Oni mają przyjemność z testowania? Pewnie dla kasy robią...
Kontrakty z kierowcami mają podpisane, to zrezygnowali już z dawania posad testerów młodym kierowcom...
Ktoś się po za tym orientuje, ile tacy testerzy zarabiają?
Dale65 - czy uważasz że wszyscy muszą być kierowcami wyścigowymi ? Świat składa się nie tylko z zawodu kierowcy wyścigowego. W F1 ten zawód ma tylko 20 panów z całego świata. Niektórzy mogą się spełniać w innych zawodach i nie musi to oznaczać że robią to dla kasy, choć z pewnością nikt nie pracuje za darmo. Zdarza się że ktoś oprócz talentu do szybkiej jazdy posiada też zmysł techniczny. Tacy właśnie ludzie nadają się na testerów, oni muszą rozumieć jak działa samochód - natomiast kierowca wyścigowy wiedzieć tego nie musi, nawet większość otwarcie mówi że nie ma wpływu na rozwój auta. Kierowca wyścigowy ma być szybki i w miarę możliwości wygrywać w każdym wyścigu.

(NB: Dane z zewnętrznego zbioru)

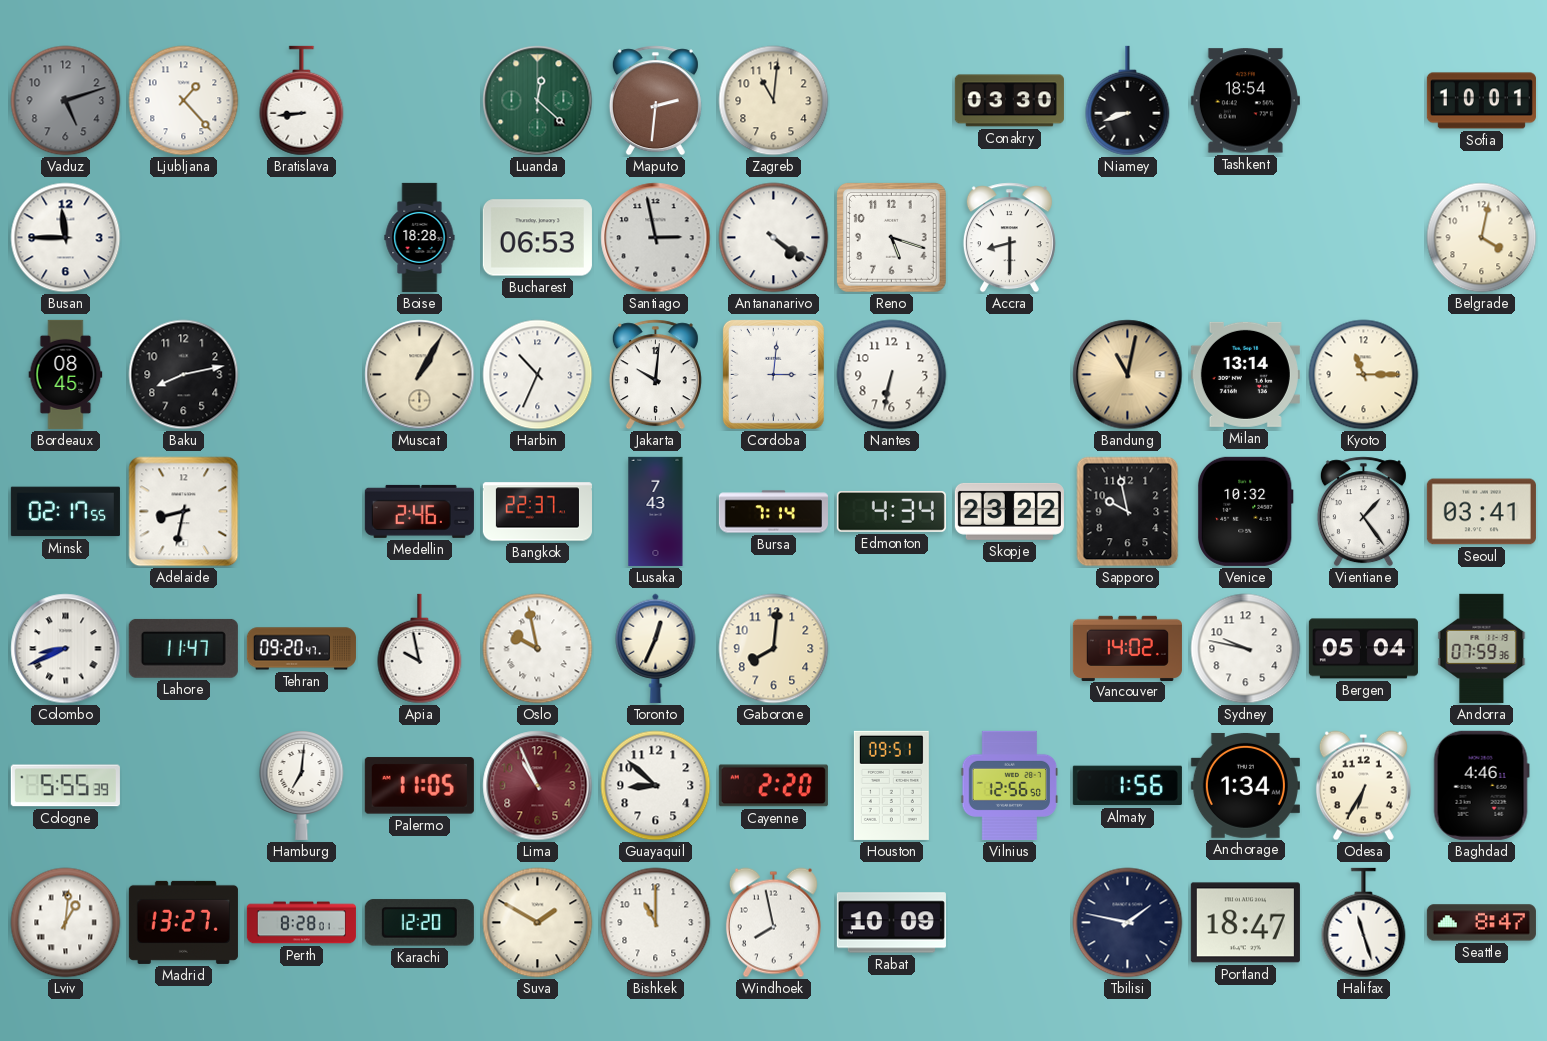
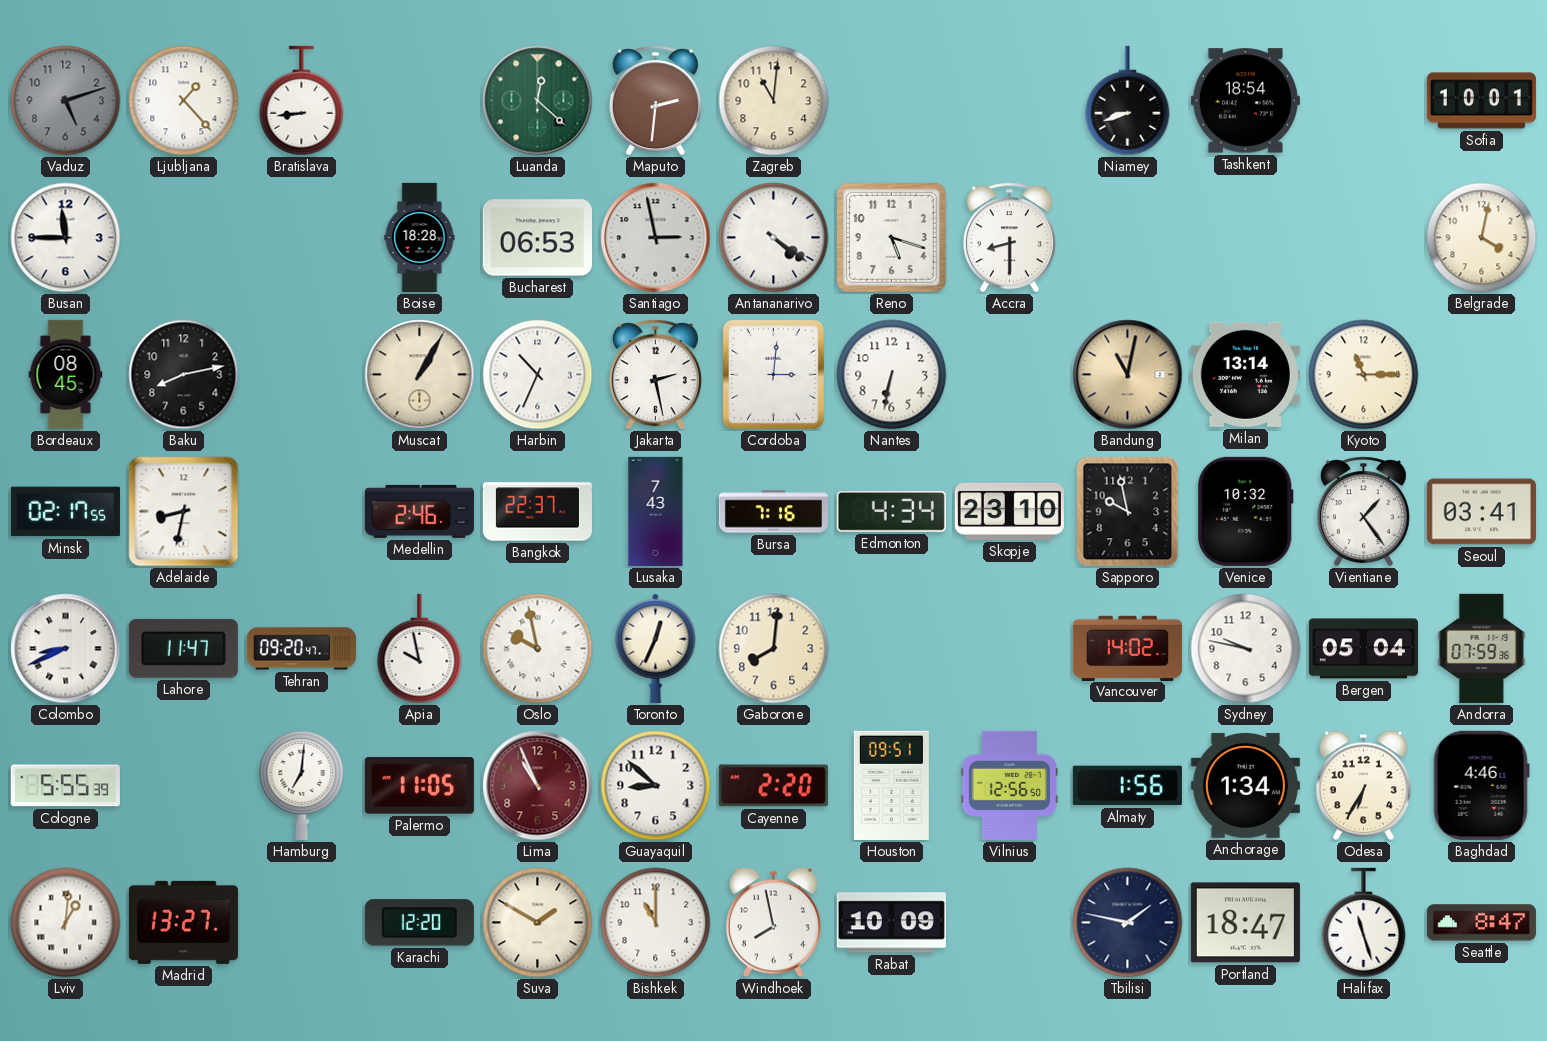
Conakry: 03:30 -> none
Jakarta: 10:01 -> 2:28
Bursa: 7:14 -> 7:16
Skopje: 23:22 -> 23:10
Perth: 8:28 -> none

ponadto Badoer jest z tego co wiem jest testerem drogowych samochodow Ferrari, a Marce Gene przeciez startuje w innych seriach, wiec testowanie F1 nie jest ich jedynym zajeciem.
Ferrari widocznie lubi princeps veteranus.
Nie każdy kierowca testowy ma predyspozycje na mistrza świata i nie każdy kierowca wyścigowy ma zdolności do przekazywania informacji o zachowaniu auta do inżynierów i techników.
Taki Badeor - chłop już z Ferrari ponad 10 lat. Zna każdy ich bolid od podszewki. Dlaczego Ferrari miało by go nie zatrudnić na kolejny rok , w dodatku jak jest wprowadzanych tak wiele zmian i kierowca z takim stażem może się przydać. On nie robi tego dla kasy - raczej z miłości do Ferrari. Jak jesteś włochem i pracujesz tam tyle lat to kasa schodzi na drugi plan. Mógł przecież po nieudanych startach w F1 przenieść się jak Gene gdzieś do innej serii . Jednak tego nie zrobił. I za to należy cenić tego pana.
Gene mało testuje , bardzo mało. Jednak z pewnością sporo pracuje w fabryce i bardzo dużo gada. Z pewnością też bardzo dobrze potrafi ustawić bolid. Massa a w szczególności Raikkonen to nie ta liga testerów.